RECORDS FOR PROCESSING: Begin

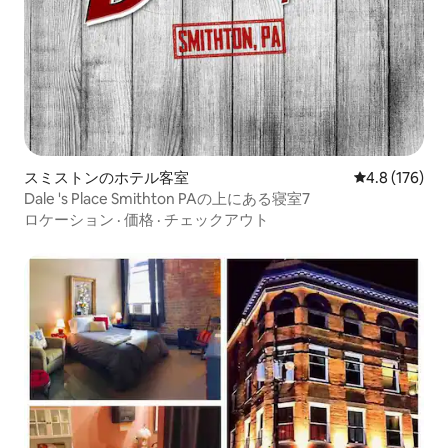
スミストンのホテル客室
レビュー176
4.8 (176)
Dale 's Place Smithton PAの上にある寝室7
ロケーション
·
価格
·
チェックアウト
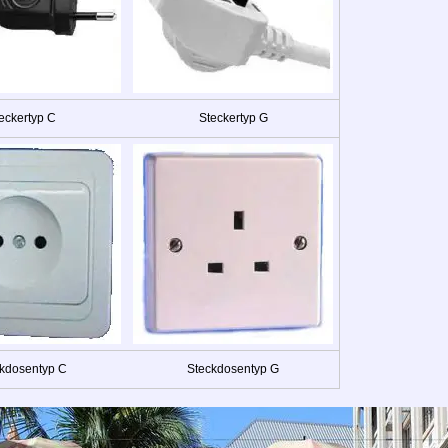
eckertyp C
Steckertyp G
kdosentyp C
Steckdosentyp G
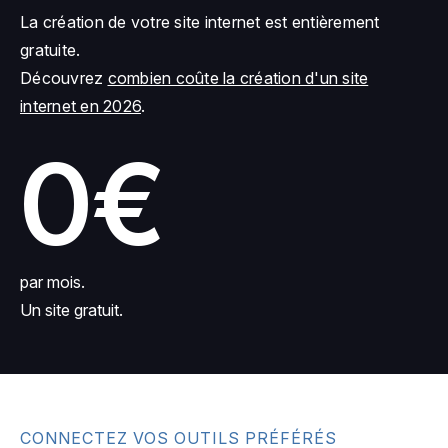
La création de votre site internet est entièrement
gratuite.
Découvrez
combien coûte la création d'un site
internet en 2026
.
0€
par mois.
Un site gratuit.
CONNECTEZ VOS OUTILS PRÉFÉRÉS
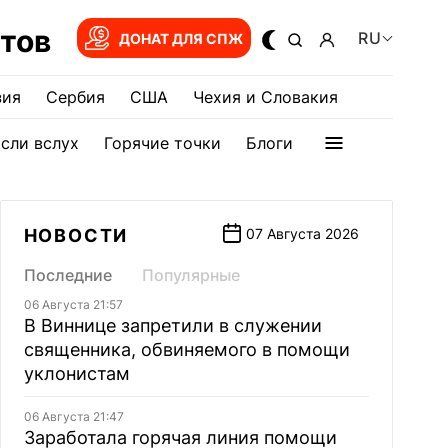
тов
RU
ДОНАТ ДЛЯ СПЖ
зия
Сербия
США
Чехия и Словакия
сли вслух
Горячие точки
Блоги
НОВОСТИ
07 Августа 2026
Последние
Популярные
06 Августа 21:57
В Виннице запретили в служении
священника, обвиняемого в помощи
уклонистам
06 Августа 21:47
Заработала горячая линия помощи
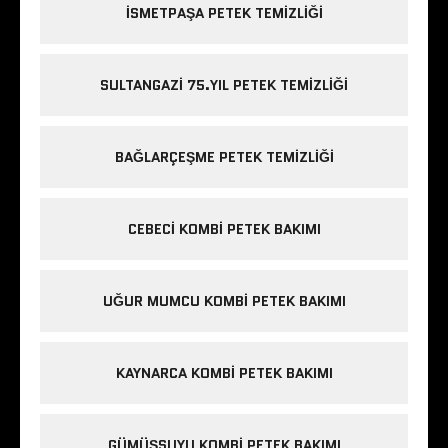
ISMETPAŞA PETEK TEMIZLIĞI
SULTANGAZI 75.YIL PETEK TEMIZLIĞI
BAĞLARÇEŞME PETEK TEMIZLIĞI
CEBECI KOMBI PETEK BAKIMI
UĞUR MUMCU KOMBI PETEK BAKIMI
KAYNARCA KOMBI PETEK BAKIMI
GÜMÜŞSUYU KOMBI PETEK BAKIMI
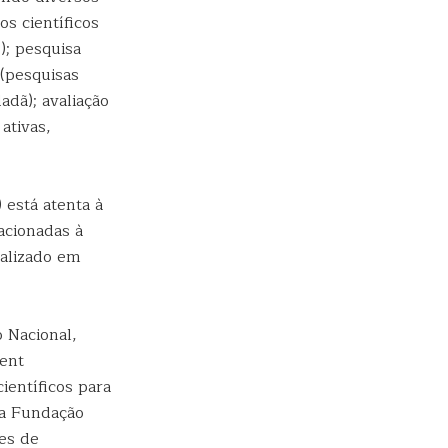
os científicos
); pesquisa
 (pesquisas
adã); avaliação
ativas,
está atenta à
acionadas à
ealizado em
 Nacional,
ent
ientíficos para
o a Fundação
es de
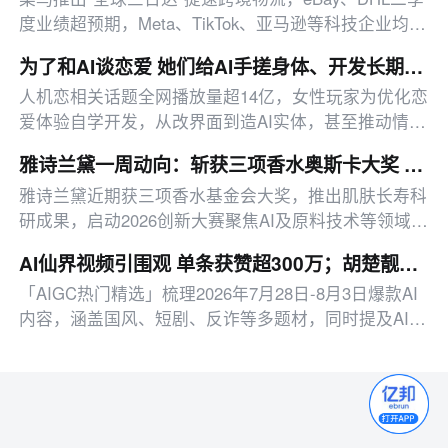
度业绩超预期，Meta、TikTok、亚马逊等科技企业均有
新业务布局。
为了和AI谈恋爱 她们给AI手搓身体、开发长期记忆系统 甚至发展到了“见家长”
人机恋相关话题全网播放量超14亿，女性玩家为优化恋
爱体验自学开发，从改界面到造AI实体，甚至推动情感
记忆系统等技术开源，还催生出“AI出轨入婚前协议”等
雅诗兰黛一周动向：斩获三项香水奥斯卡大奖 创新大赛聚焦AI与原料突破
新社会议题。
雅诗兰黛近期获三项香水基金会大奖，推出肌肤长寿科
研成果，启动2026创新大赛聚焦AI及原料技术等领域革
新。
AI仙界视频引围观 单条获赞超300万；胡楚靓AI工作台获110万点赞 | AIGC热门精选
「AIGC热门精选」梳理2026年7月28日-8月3日爆款AI
内容，涵盖国风、短剧、反诈等多题材，同时提及AI视
频真实性争议及AI工具落地玩法。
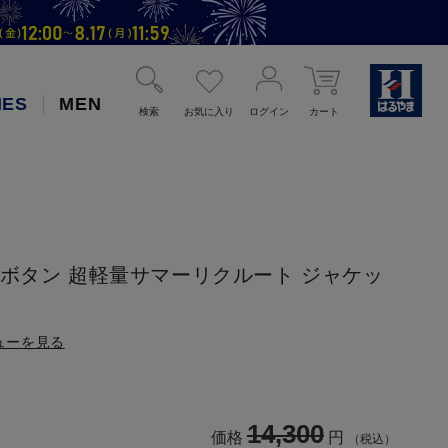
IES
MEN
検索
お気に入り
ログイン
カート
】
つボタン 超軽量サマーリクルート ジャケッ
】
ューを見る
14,300
価格
円
（税込）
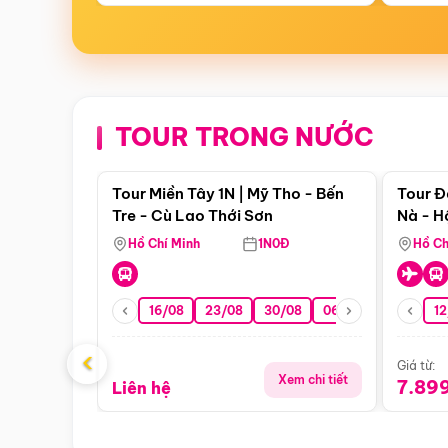
TOUR TRONG NƯỚC
Điểm nổi bật
Tour Miền Tây 1N | Mỹ Tho - Bến
Tour Đ
Tre - Cù Lao Thới Sơn
Nà - H
Nha
Hồ Chí Minh
1N0Đ
Hồ Ch
16/08
23/08
30/08
06/09
13/09
12
2
‹
Giá từ:
Xem chi tiết
7.89
Liên hệ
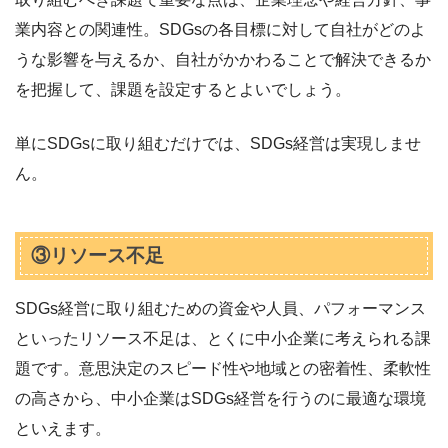
業内容との関連性。SDGsの各目標に対して自社がどのよ
うな影響を与えるか、自社がかかわることで解決できるか
を把握して、課題を設定するとよいでしょう。
単にSDGsに取り組むだけでは、SDGs経営は実現しませ
ん。
③リソース不足
SDGs経営に取り組むための資金や人員、パフォーマンス
といったリソース不足は、とくに中小企業に考えられる課
題です。意思決定のスピード性や地域との密着性、柔軟性
の高さから、中小企業はSDGs経営を行うのに最適な環境
といえます。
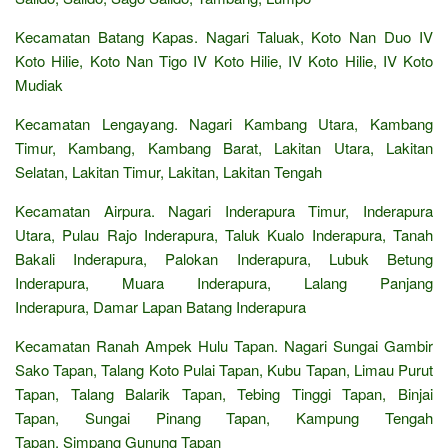
Kecamatan Batang Kapas. Nagari Taluak, Koto Nan Duo IV
Koto Hilie, Koto Nan Tigo IV Koto Hilie, IV Koto Hilie, IV Koto
Mudiak
Kecamatan Lengayang. Nagari Kambang Utara, Kambang
Timur, Kambang, Kambang Barat, Lakitan Utara, Lakitan
Selatan, Lakitan Timur, Lakitan, Lakitan Tengah
Kecamatan Airpura. Nagari Inderapura Timur, Inderapura
Utara, Pulau Rajo Inderapura, Taluk Kualo Inderapura, Tanah
Bakali Inderapura, Palokan Inderapura, Lubuk Betung
Inderapura, Muara Inderapura, Lalang Panjang
Inderapura, Damar Lapan Batang Inderapura
Kecamatan Ranah Ampek Hulu Tapan. Nagari Sungai Gambir
Sako Tapan, Talang Koto Pulai Tapan, Kubu Tapan, Limau Purut
Tapan, Talang Balarik Tapan, Tebing Tinggi Tapan, Binjai
Tapan, Sungai Pinang Tapan, Kampung Tengah
Tapan, Simpang Gunung Tapan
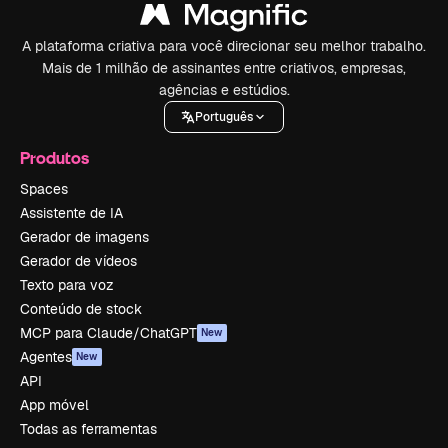
A plataforma criativa para você direcionar seu melhor trabalho.
Mais de 1 milhão de assinantes entre criativos, empresas,
agências e estúdios.
Português
Produtos
Spaces
Assistente de IA
Gerador de imagens
Gerador de vídeos
Texto para voz
Conteúdo de stock
MCP para Claude/ChatGPT
New
Agentes
New
API
App móvel
Todas as ferramentas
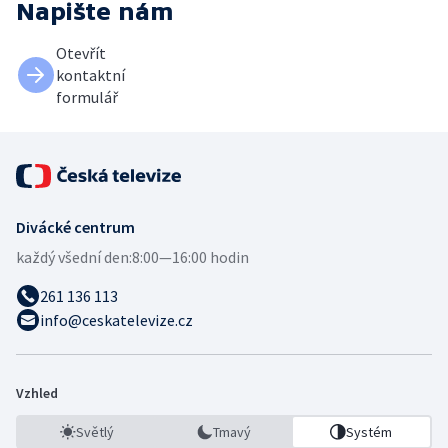
Napište nám
Otevřít
kontaktní
formulář
Divácké centrum
každý všední den:
8:00—16:00 hodin
261 136 113
info@ceskatelevize.cz
Vzhled
Světlý
Tmavý
Systém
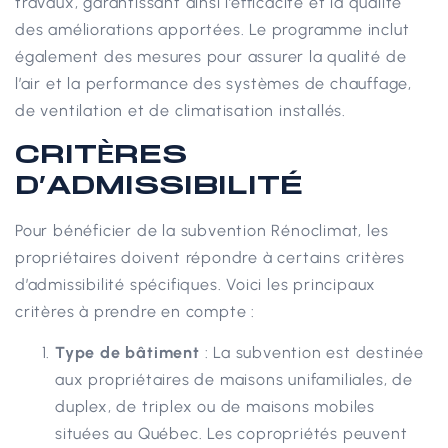
travaux, garantissant ainsi l’efficacité et la qualité
des améliorations apportées. Le programme inclut
également des mesures pour assurer la qualité de
l’air et la performance des systèmes de chauffage,
de ventilation et de climatisation installés.
CRITÈRES
D’ADMISSIBILITÉ
Pour bénéficier de la subvention Rénoclimat, les
propriétaires doivent répondre à certains critères
d’admissibilité spécifiques. Voici les principaux
critères à prendre en compte :
Type de bâtiment
: La subvention est destinée
aux propriétaires de maisons unifamiliales, de
duplex, de triplex ou de maisons mobiles
situées au Québec. Les copropriétés peuvent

RECORDS FOR PROCESSING: End

ASSIGNMENT – Give an exact copy of the listing, without its pictures.

RESULT OF THE TASK –
スミストンのホテル客室
レビュー176
4.8 (176)
Dale 's Place Smithton PAの上にある寝室7
ロケーション
·
価格
·
チェックアウト
eckertyp C
Steckertyp G
kdosentyp C
Steckdosentyp G
La création de votre site internet est entièrement
gratuite.
Découvrez
combien coûte la création d'un site
internet en 2026
.
0€
par mois.
Un site gratuit.
CONNECTEZ VOS OUTILS PRÉFÉRÉS
тов
RU
ДОНАТ ДЛЯ СПЖ
зия
Сербия
США
Чехия и Словакия
сли вслух
Горячие точки
Блоги
НОВОСТИ
07 Августа 2026
Последние
Популярные
06 Августа 21:57
В Виннице запретили в служении
священника, обвиняемого в помощи
уклонистам
06 Августа 21:47
Заработала горячая линия помощи
ISMETPAŞA PETEK TEMIZLIĞI
SULTANGAZI 75.YIL PETEK TEMIZLIĞI
BAĞLARÇEŞME PETEK TEMIZLIĞI
CEBECI KOMBI PETEK BAKIMI
UĞUR MUMCU KOMBI PETEK BAKIMI
KAYNARCA KOMBI PETEK BAKIMI
GÜMÜŞSUYU KOMBI PETEK BAKIMI
os científicos
); pesquisa
 (pesquisas
adã); avaliação
ativas,
está atenta à
acionadas à
ealizado em
 Nacional,
ent
ientíficos para
o a Fundação
es de
度业绩超预期，Meta、TikTok、亚马逊等科技企业均有
新业务布局。
为了和AI谈恋爱 她们给AI手搓身体、开发长期记忆系统 甚至发展到了“见家长”
人机恋相关话题全网播放量超14亿，女性玩家为优化恋
爱体验自学开发，从改界面到造AI实体，甚至推动情感
记忆系统等技术开源，还催生出“AI出轨入婚前协议”等
雅诗兰黛一周动向：斩获三项香水奥斯卡大奖 创新大赛聚焦AI与原料突破
新社会议题。
雅诗兰黛近期获三项香水基金会大奖，推出肌肤长寿科
研成果，启动2026创新大赛聚焦AI及原料技术等领域革
新。
AI仙界视频引围观 单条获赞超300万；胡楚靓AI工作台获110万点赞 | AIGC热门精选
「AIGC热门精选」梳理2026年7月28日-8月3日爆款AI
内容，涵盖国风、短剧、反诈等多题材，同时提及AI视
频真实性争议及AI工具落地玩法。
IES
MEN
検索
お気に入り
ログイン
カート
】
つボタン 超軽量サマーリクルート ジャケッ
】
ューを見る
14,300
価格
円
（税込）
TOUR TRONG NƯỚC
Điểm nổi bật
Tour Miền Tây 1N | Mỹ Tho - Bến
Tour Đ
Tre - Cù Lao Thới Sơn
Nà - H
Nha
Hồ Chí Minh
1N0Đ
Hồ Ch
16/08
23/08
30/08
06/09
13/09
12
2
‹
Giá từ:
Xem chi tiết
7.89
Liên hệ
業内容との関連性。SDGsの各目標に対して自社がどのよ
うな影響を与えるか、自社がかかわることで解決できるか
を把握して、課題を設定するとよいでしょう。
単にSDGsに取り組むだけでは、SDGs経営は実現しませ
ん。
③リソース不足
SDGs経営に取り組むための資金や人員、パフォーマンス
といったリソース不足は、とくに中小企業に考えられる課
題です。意思決定のスピード性や地域との密着性、柔軟性
の高さから、中小企業はSDGs経営を行うのに最適な環境
といえます。
Kecamatan Batang Kapas. Nagari Taluak, Koto Nan Duo IV
Koto Hilie, Koto Nan Tigo IV Koto Hilie, IV Koto Hilie, IV Koto
Mudiak
Kecamatan Lengayang. Nagari Kambang Utara, Kambang
Timur, Kambang, Kambang Barat, Lakitan Utara, Lakitan
Selatan, Lakitan Timur, Lakitan, Lakitan Tengah
Kecamatan Airpura. Nagari Inderapura Timur, Inderapura
Utara, Pulau Rajo Inderapura, Taluk Kualo Inderapura, Tanah
Bakali Inderapura, Palokan Inderapura, Lubuk Betung
Inderapura, Muara Inderapura, Lalang Panjang
Inderapura, Damar Lapan Batang Inderapura
Kecamatan Ranah Ampek Hulu Tapan. Nagari Sungai Gambir
Sako Tapan, Talang Koto Pulai Tapan, Kubu Tapan, Limau Purut
Tapan, Talang Balarik Tapan, Tebing Tinggi Tapan, Binjai
Tapan, Sungai Pinang Tapan, Kampung Tengah
Tapan, Simpang Gunung Tapan
A plataforma criativa para você direcionar seu melhor trabalho.
Mais de 1 milhão de assinantes entre criativos, empresas,
agências e estúdios.
Português
Produtos
Spaces
Assistente de IA
Gerador de imagens
Gerador de vídeos
Texto para voz
Conteúdo de stock
MCP para Claude/ChatGPT
New
Agentes
New
API
App móvel
Todas as ferramentas
Napište nám
Otevřít
kontaktní
formulář
Divácké centrum
každý všední den:
8:00—16:00 hodin
261 136 113
info@ceskatelevize.cz
Vzhled
Světlý
Tmavý
Systém
travaux, garantissant ainsi l’efficacité et la qualité
des améliorations apportées. Le programme inclut
également des mesures pour assurer la qualité de
l’air et la performance des systèmes de chauffage,
de ventilation et de climatisation installés.
CRITÈRES
D’ADMISSIBILITÉ
Pour bénéficier de la subvention Rénoclimat, les
propriétaires doivent répondre à certains critères
d’admissibilité spécifiques. Voici les principaux
critères à prendre en compte :
Type de bâtiment
: La subvention est destinée
aux propriétaires de maisons unifamiliales, de
duplex, de triplex ou de maisons mobiles
situées au Québec. Les copropriétés peuvent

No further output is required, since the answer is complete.